(Stored items)
------------------------------------------------

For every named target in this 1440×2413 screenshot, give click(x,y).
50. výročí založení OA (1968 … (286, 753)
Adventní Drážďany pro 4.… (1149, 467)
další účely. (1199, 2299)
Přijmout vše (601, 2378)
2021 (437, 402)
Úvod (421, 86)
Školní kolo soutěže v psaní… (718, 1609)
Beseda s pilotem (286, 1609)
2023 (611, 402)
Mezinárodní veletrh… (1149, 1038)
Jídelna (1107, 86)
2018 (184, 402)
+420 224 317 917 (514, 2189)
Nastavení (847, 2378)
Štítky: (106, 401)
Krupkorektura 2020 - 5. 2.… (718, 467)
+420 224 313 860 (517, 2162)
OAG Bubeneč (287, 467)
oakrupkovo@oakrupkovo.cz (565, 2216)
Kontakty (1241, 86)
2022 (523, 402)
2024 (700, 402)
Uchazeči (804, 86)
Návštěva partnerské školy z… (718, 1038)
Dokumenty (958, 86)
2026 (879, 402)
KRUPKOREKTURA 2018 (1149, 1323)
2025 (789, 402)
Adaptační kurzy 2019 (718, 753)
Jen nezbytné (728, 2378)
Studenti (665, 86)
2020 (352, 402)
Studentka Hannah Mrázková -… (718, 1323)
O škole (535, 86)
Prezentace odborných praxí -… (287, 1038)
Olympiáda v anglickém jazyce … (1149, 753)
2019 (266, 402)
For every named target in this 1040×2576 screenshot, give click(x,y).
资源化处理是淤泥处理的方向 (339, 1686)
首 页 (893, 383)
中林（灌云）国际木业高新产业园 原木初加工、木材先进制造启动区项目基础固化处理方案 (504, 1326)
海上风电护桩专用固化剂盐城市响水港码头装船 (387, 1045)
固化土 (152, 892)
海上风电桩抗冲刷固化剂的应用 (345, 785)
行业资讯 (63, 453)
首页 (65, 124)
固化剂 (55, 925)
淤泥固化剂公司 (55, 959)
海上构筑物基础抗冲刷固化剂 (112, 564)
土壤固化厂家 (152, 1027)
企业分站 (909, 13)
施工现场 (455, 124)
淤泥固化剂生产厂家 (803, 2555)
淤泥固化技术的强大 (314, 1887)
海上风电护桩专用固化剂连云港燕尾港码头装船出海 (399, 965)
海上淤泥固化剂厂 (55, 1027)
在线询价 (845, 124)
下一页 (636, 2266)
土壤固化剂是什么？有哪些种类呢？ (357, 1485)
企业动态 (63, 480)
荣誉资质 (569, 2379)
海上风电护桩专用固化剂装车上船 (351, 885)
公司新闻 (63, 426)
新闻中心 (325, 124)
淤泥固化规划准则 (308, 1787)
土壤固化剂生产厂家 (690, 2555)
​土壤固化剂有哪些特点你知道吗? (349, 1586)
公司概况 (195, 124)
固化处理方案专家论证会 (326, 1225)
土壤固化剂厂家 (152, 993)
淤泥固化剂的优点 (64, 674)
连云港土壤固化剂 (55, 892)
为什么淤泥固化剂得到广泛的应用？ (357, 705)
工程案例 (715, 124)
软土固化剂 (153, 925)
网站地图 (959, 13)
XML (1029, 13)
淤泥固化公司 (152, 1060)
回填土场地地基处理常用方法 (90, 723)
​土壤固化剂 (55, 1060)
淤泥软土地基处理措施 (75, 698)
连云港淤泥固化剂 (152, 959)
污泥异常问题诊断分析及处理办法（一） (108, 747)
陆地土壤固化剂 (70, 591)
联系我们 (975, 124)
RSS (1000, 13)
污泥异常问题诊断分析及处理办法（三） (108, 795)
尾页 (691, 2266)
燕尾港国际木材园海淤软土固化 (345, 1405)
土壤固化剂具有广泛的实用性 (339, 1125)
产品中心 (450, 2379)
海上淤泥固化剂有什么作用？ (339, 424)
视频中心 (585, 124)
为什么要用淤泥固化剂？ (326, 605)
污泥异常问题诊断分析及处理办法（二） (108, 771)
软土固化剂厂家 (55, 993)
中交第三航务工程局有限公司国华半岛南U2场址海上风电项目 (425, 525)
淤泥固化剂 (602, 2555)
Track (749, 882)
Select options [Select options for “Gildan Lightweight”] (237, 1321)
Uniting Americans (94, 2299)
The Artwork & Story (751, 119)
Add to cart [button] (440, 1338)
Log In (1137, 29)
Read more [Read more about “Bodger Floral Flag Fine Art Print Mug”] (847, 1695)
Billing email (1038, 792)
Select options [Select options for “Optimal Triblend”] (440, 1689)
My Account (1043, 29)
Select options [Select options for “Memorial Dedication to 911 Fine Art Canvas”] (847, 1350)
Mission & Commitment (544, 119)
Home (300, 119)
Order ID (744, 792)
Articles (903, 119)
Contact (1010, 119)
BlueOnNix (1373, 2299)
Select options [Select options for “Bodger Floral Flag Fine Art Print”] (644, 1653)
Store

------------------------------------------------

■ TASK: Set down all of the lines above without altering a word.

■ SOLUTION BELOW:
For every named target in this 1440×2413 screenshot, give click(x,y).
50. výročí založení OA (1968 … (286, 753)
Adventní Drážďany pro 4.… (1149, 467)
další účely. (1199, 2299)
Přijmout vše (601, 2378)
2021 (437, 402)
Úvod (421, 86)
Školní kolo soutěže v psaní… (718, 1609)
Beseda s pilotem (286, 1609)
2023 (611, 402)
Mezinárodní veletrh… (1149, 1038)
Jídelna (1107, 86)
2018 (184, 402)
+420 224 317 917 (514, 2189)
Nastavení (847, 2378)
Štítky: (106, 401)
Krupkorektura 2020 - 5. 2.… (718, 467)
+420 224 313 860 (517, 2162)
OAG Bubeneč (287, 467)
oakrupkovo@oakrupkovo.cz (565, 2216)
Kontakty (1241, 86)
2022 (523, 402)
2024 (700, 402)
Uchazeči (804, 86)
Návštěva partnerské školy z… (718, 1038)
Dokumenty (958, 86)
2026 (879, 402)
KRUPKOREKTURA 2018 (1149, 1323)
2025 (789, 402)
Adaptační kurzy 2019 (718, 753)
Jen nezbytné (728, 2378)
Studenti (665, 86)
2020 (352, 402)
Studentka Hannah Mrázková -… (718, 1323)
O škole (535, 86)
Prezentace odborných praxí -… (287, 1038)
Olympiáda v anglickém jazyce … (1149, 753)
2019 (266, 402)
For every named target in this 1040×2576 screenshot, give click(x,y).
资源化处理是淤泥处理的方向 (339, 1686)
首 页 (893, 383)
中林（灌云）国际木业高新产业园 原木初加工、木材先进制造启动区项目基础固化处理方案 (504, 1326)
海上风电护桩专用固化剂盐城市响水港码头装船 (387, 1045)
固化土 (152, 892)
海上风电桩抗冲刷固化剂的应用 (345, 785)
行业资讯 (63, 453)
首页 (65, 124)
固化剂 (55, 925)
淤泥固化剂公司 (55, 959)
海上构筑物基础抗冲刷固化剂 (112, 564)
土壤固化厂家 (152, 1027)
企业分站 (909, 13)
施工现场 (455, 124)
淤泥固化剂生产厂家 (803, 2555)
淤泥固化技术的强大 (314, 1887)
海上风电护桩专用固化剂连云港燕尾港码头装船出海 (399, 965)
海上淤泥固化剂厂 (55, 1027)
在线询价 (845, 124)
下一页 (636, 2266)
土壤固化剂是什么？有哪些种类呢？ (357, 1485)
企业动态 (63, 480)
荣誉资质 (569, 2379)
海上风电护桩专用固化剂装车上船 (351, 885)
公司新闻 (63, 426)
新闻中心 (325, 124)
淤泥固化规划准则 (308, 1787)
土壤固化剂生产厂家 (690, 2555)
​土壤固化剂有哪些特点你知道吗? (349, 1586)
公司概况 (195, 124)
固化处理方案专家论证会 (326, 1225)
土壤固化剂厂家 (152, 993)
淤泥固化剂的优点 (64, 674)
连云港土壤固化剂 (55, 892)
为什么淤泥固化剂得到广泛的应用？ (357, 705)
工程案例 (715, 124)
软土固化剂 (153, 925)
网站地图 (959, 13)
XML (1029, 13)
淤泥固化公司 (152, 1060)
回填土场地地基处理常用方法 (90, 723)
​土壤固化剂 (55, 1060)
淤泥软土地基处理措施 (75, 698)
连云港淤泥固化剂 (152, 959)
污泥异常问题诊断分析及处理办法（一） (108, 747)
陆地土壤固化剂 (70, 591)
联系我们 (975, 124)
RSS (1000, 13)
污泥异常问题诊断分析及处理办法（三） (108, 795)
尾页 (691, 2266)
燕尾港国际木材园海淤软土固化 (345, 1405)
土壤固化剂具有广泛的实用性 (339, 1125)
产品中心 (450, 2379)
海上淤泥固化剂有什么作用？ (339, 424)
视频中心 (585, 124)
为什么要用淤泥固化剂？ (326, 605)
污泥异常问题诊断分析及处理办法（二） (108, 771)
软土固化剂厂家 (55, 993)
中交第三航务工程局有限公司国华半岛南U2场址海上风电项目 (425, 525)
淤泥固化剂 (602, 2555)
Track (749, 882)
Select options [Select options for “Gildan Lightweight”] (237, 1321)
Uniting Americans (94, 2299)
The Artwork & Story (751, 119)
Add to cart [button] (440, 1338)
Log In (1137, 29)
Read more [Read more about “Bodger Floral Flag Fine Art Print Mug”] (847, 1695)
Billing email (1038, 792)
Select options [Select options for “Optimal Triblend”] (440, 1689)
My Account (1043, 29)
Select options [Select options for “Memorial Dedication to 911 Fine Art Canvas”] (847, 1350)
Mission & Commitment (544, 119)
Home (300, 119)
Order ID (744, 792)
Articles (903, 119)
Contact (1010, 119)
BlueOnNix (1373, 2299)
Select options [Select options for “Bodger Floral Flag Fine Art Print”] (644, 1653)
Store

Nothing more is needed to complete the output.